If the author can transform an unintellectual queen into interesting and intelligent woman with the use of books, there is hope for all of us. Not everyone in the palace understands the queen's growing hunger for books and many see it as a threat to the empire. The more she reads the more she is able to build a sense of self-determination and to direct her own life. Ah, the power of books. She has help in this in the person of Norman Seakins who helps her on her journey.

This is a short book, a novella really of 120 pages and the evolution of a reader and beyond. It is believable and a lot of fun. There are many good mentions of great books and if someone wanted to expand the lessons that the queen learned from her reading to those of us who read as well it would not be hard. There is lots of humor here as when the queen asks why she cannot read the books from her own library and finds out they are too valuable to read. I liked this book so much I read it twice, and it is staying in my library.

Tuesday, May 24, 2011

Pat Conroy



"My Reading Life" by Pat Conroy Doubleday: 2010

This book is a library book and I have no idea when it is due. It is so well written that I wanted to savor the language and the commentary on books as well as the love that Conroy has for reading. I could not. Still, it was a wonderful journey into Conroy's mind for there is no mistaking this author's love of books. It is a love that unites him with his mother who also loved reading too but not his father who thought of books as furniture. His mother gave all of her children a love of books that lives with them still although she is gone now.
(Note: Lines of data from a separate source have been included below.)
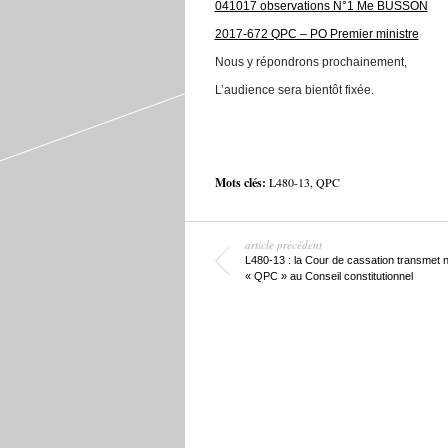
041017 observations N°1 Me BUSSON
2017-672 QPC – PO Premier ministre
Nous y répondrons prochainement,
L’audience sera bientôt fixée.
Mots clés:
L480-13
,
QPC
article précédent
L480-13 : la Cour de cassation transmet n
« QPC » au Conseil constitutionnel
As with most writers, writing and reading is so intertwined that it is hard to separate the two activities. The reader gets a strong dose of Conroy as the writer as well as Conroy as the reader in this book. We roll around in his ocean peaks of admiration, elation and enjoy his love of language as well as the books that he read throughout his life. There is humor as the he describes his mother's love of the book, "Gone With the Wind" by Margaret Mitchell and all of the times his mother read it and made her kids watch the movie. For her, it was not so much a novel as a book of manners and they way things were supposed to be in the South.

Conroy is considered a Southern writer and it is evident in this book that he agrees with this assessment for his mother, Peg Conroy, is Southern raised as well. His father Donald Conroy, is a U.S. Marine fighter pilot. He will move his family 23 times before Conroy is 18 years of age. At one point in the book, the author states his father raised him to be a fighter pilot too but his mother got him with her reading and love of books. He became a writer instead and one of his sister is a published poet. He also said that he has spent his whole life trying to understand who his mother was. He also wrote the novel, "The Great Santini" so he could understand his relationship with his father who was a abusive husband and father so he could have a relationship with him. His mother divorced his father after he retired from the service.

There were many special people in Conroy's life and one of them was a special English teacher. He introduced him to different writers especially Thomas Wolfe ("Look Homeward, Angel" (1929)). His mother would follow behind him reading the same books Conroy read for she did not have a college education and always felt inferior to others because of that. Whatever classes he took in high school and even at The Citadel, a military college, she followed behind him absorbing the same lessons and books that he took. He states: "Your mother plays witih snakes and poison and raises you to tell the stories that will make all our lives clear. It all congeals and moves and hurts in the remembering." The author writes he could not ask for anything more.

I found this book a wild and fascinating ride through books, reading, writing and one man's life. I am not a big fan of Conroy although I have read several of his novels, but if anyone loves to read, this is a book to glide through for it is one long trip of of enjoyment and literary knowledge. He states many times how much he enjoys language and this book certainly is an example of his love affair with language, books and writing.

Saturday, May 7, 2011

Joanna Russ


Joanna Russ, Who Drew Women to Sci-Fi, Dies at 74

(from the New York Times dated today)


Joanna Russ, a writer who four decades ago helped deliver science fiction into the hands of the most alien creatures the genre had yet seen — women — died on April 29 in Tucson. She was 74.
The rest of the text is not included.